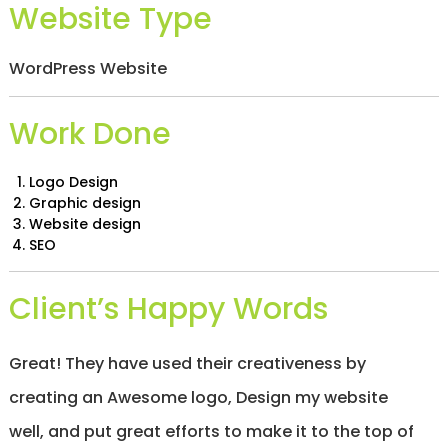
Website Type
/
S
O
C
WordPress Website
I
A
L
Work Done
M
E
D
Logo Design
I
Graphic design
A
Website design
/
SEO
P
A
Y
Client’s Happy Words
P
E
R
C
Great! They have used their creativeness by
L
I
creating an Awesome logo, Design my website
C
K
well, and put great efforts to make it to the top of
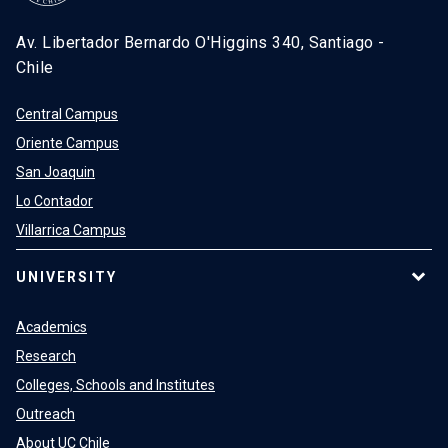
Av. Libertador Bernardo O'Higgins 340, Santiago -
Chile
Central Campus
Oriente Campus
San Joaquin
Lo Contador
Villarrica Campus
UNIVERSITY
Academics
Research
Colleges, Schools and Institutes
Outreach
About UC Chile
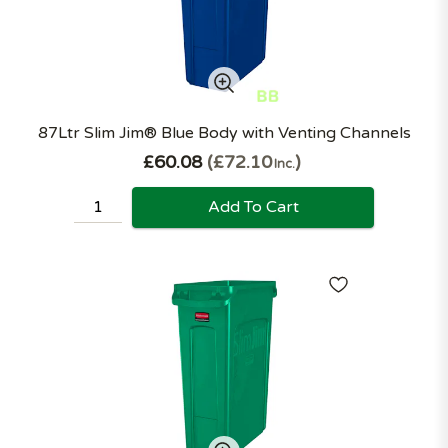
87Ltr Slim Jim® Blue Body with Venting Channels
£60.08
£72.10
Inc.
Add To Cart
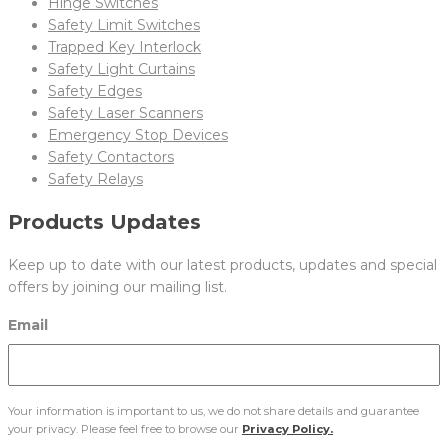
Hinge Switches
Safety Limit Switches
Trapped Key Interlock
Safety Light Curtains
Safety Edges
Safety Laser Scanners
Emergency Stop Devices
Safety Contactors
Safety Relays
Products Updates
Keep up to date with our latest products, updates and special
offers by joining our mailing list.
Email
Your information is important to us, we do not share details and guarantee
your privacy. Please feel free to browse our
Privacy Policy.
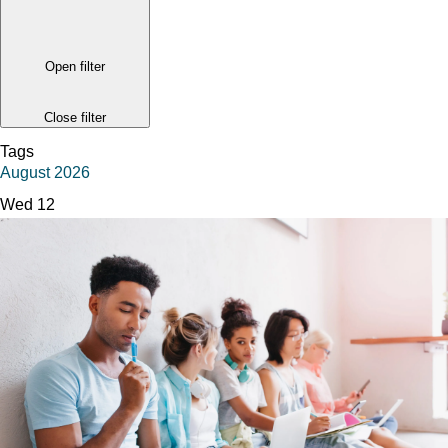
Open filter
Close filter
Tags
August 2026
Wed
12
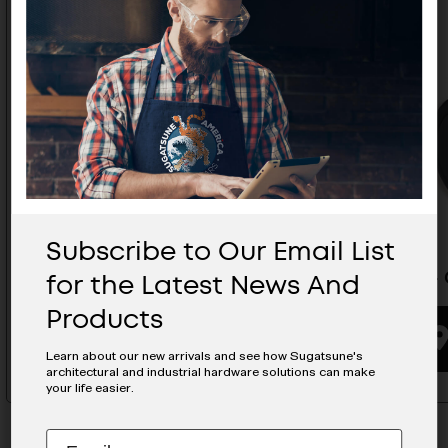
Subscribe to Our Email List
for the Latest News And
Caster With Brake - GX-60-N12S
Caster -
Products
BUYING OPTIONS
Learn about our new arrivals and see how Sugatsune's
architectural and industrial hardware solutions can make
your life easier.
Subscribe
EMAIL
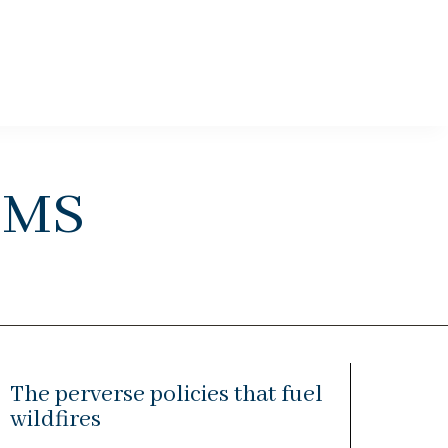
ems
The perverse policies that fuel
wildfires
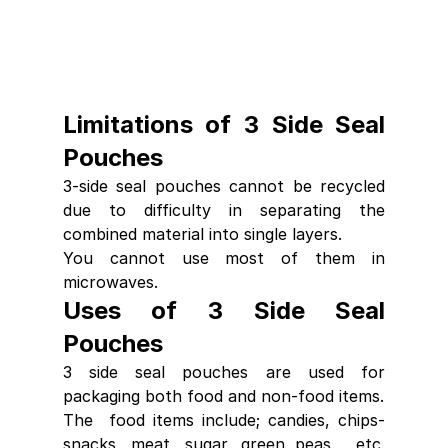
Limitations of 3 Side Seal 
Pouches
3-side seal pouches cannot be recycled 
due to difficulty in separating the 
combined material into single layers.
You cannot use most of them in 
microwaves.
Uses of 3 Side Seal 
Pouches
3 side seal pouches are used for 
packaging both food and non-food items.
The  food items include; candies, chips-
snacks, meat, sugar, green peas,  etc. 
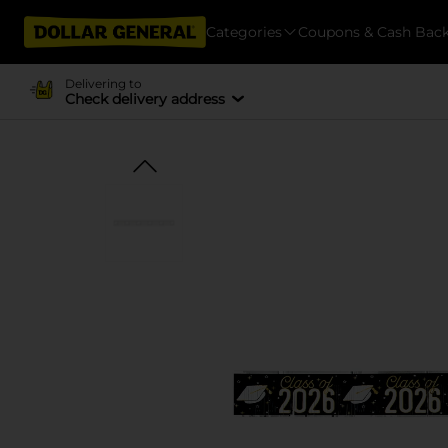
Categories
Coupons & Cash Bac
Delivering to
Check delivery address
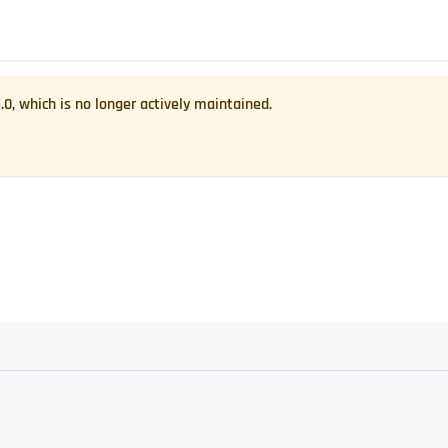
1.0
, which is no longer actively maintained.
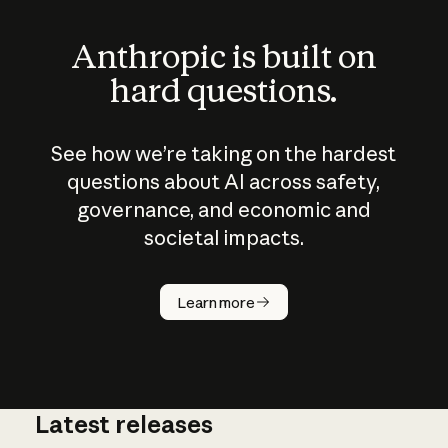
Anthropic is built on
hard questions.
See how we’re taking on the hardest
questions about AI across safety,
governance, and economic and
societal impacts.
How does
AI work?
Learn more
Latest releases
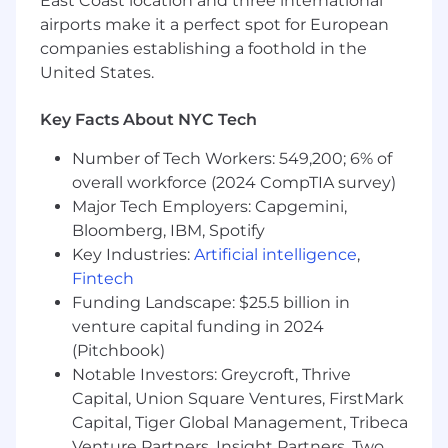
East Coast location and three international
Collaborate cross-functionally with
airports make it a perfect spot for European
marketing, product, and customer success
companies establishing a foothold in the
to ensure a strong prospect experience and
United States.
alignment throughout the sales process.
What We're Looking For:
Key Facts About NYC Tech
10+ years of enterprise sales experience,
Number of Tech Workers: 549,200; 6% of
ideally in fintech or financial services, with a
overall workforce (2024 CompTIA survey)
proven track record of selling complex
Major Tech Employers: Capgemini,
solutions to large enterprise clients in the
Bloomberg, IBM, Spotify
financial institution or benefits ecosystem
Key Industries:
Artificial intelligence
,
Demonstrated success managing complex
Fintech
sales cycles while balancing deal
Funding Landscape: $25.5 billion in
progression and conversion with top-of-
venture capital funding in 2024
funnel activity to maintain consistent
(Pitchbook)
pipeline growth
Strong understanding of the financial
Notable Investors: Greycroft, Thrive
services landscape, including market
Capital, Union Square Ventures, FirstMark
dynamics, buyer needs, and competitive
Capital, Tiger Global Management, Tribeca
pressures
Venture Partners, Insight Partners, Two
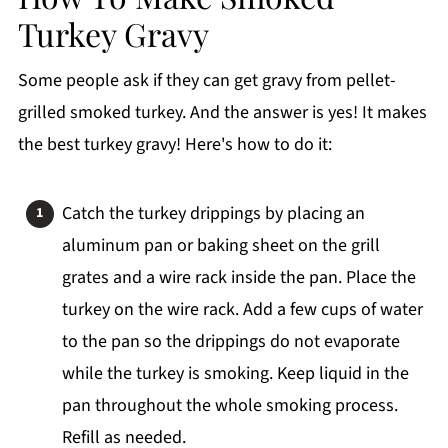
Turkey Gravy
Some people ask if they can get gravy from pellet-
grilled smoked turkey. And the answer is yes! It makes
the best turkey gravy! Here's how to do it:
Catch the turkey drippings by placing an
aluminum pan or baking sheet on the grill
grates and a wire rack inside the pan. Place the
turkey on the wire rack. Add a few cups of water
to the pan so the drippings do not evaporate
while the turkey is smoking. Keep liquid in the
pan throughout the whole smoking process.
Refill as needed.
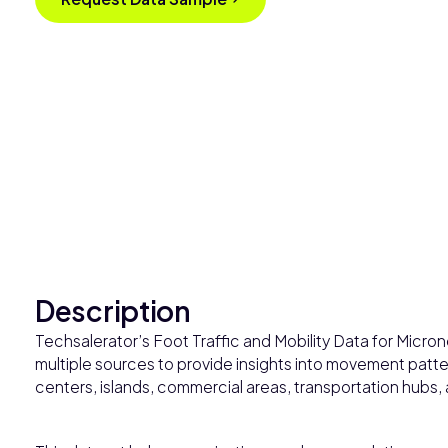
Description
Techsalerator’s Foot Traffic and Mobility Data for Micro
multiple sources to provide insights into movement patter
centers, islands, commercial areas, transportation hubs,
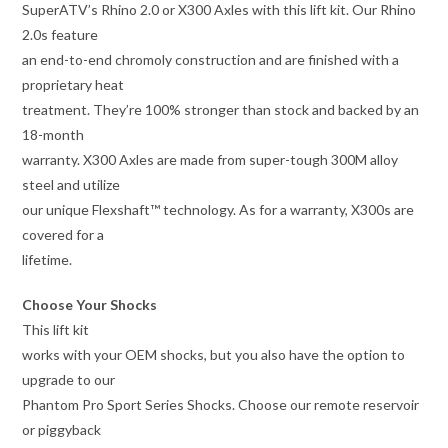
SuperATV’s Rhino 2.0 or X300 Axles with this lift kit. Our Rhino
2.0s feature
an end-to-end chromoly construction and are finished with a
proprietary heat
treatment. They’re 100% stronger than stock and backed by an
18-month
warranty. X300 Axles are made from super-tough 300M alloy
steel and utilize
our unique Flexshaft™ technology. As for a warranty, X300s are
covered for a
lifetime.
Choose Your Shocks
This lift kit
works with your OEM shocks, but you also have the option to
upgrade to our
Phantom Pro Sport Series Shocks. Choose our remote reservoir
or piggyback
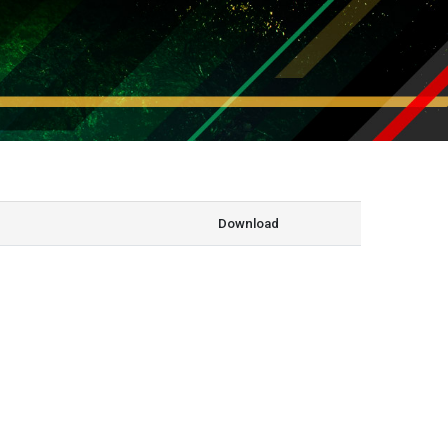
Download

__TASK INSTRUCTIONS__: Where a line of the records has the string "used", return that line.

__RESULT OF THE EXERCISE__:
Great! They have used their creativeness by
3 side seal pouches are used for 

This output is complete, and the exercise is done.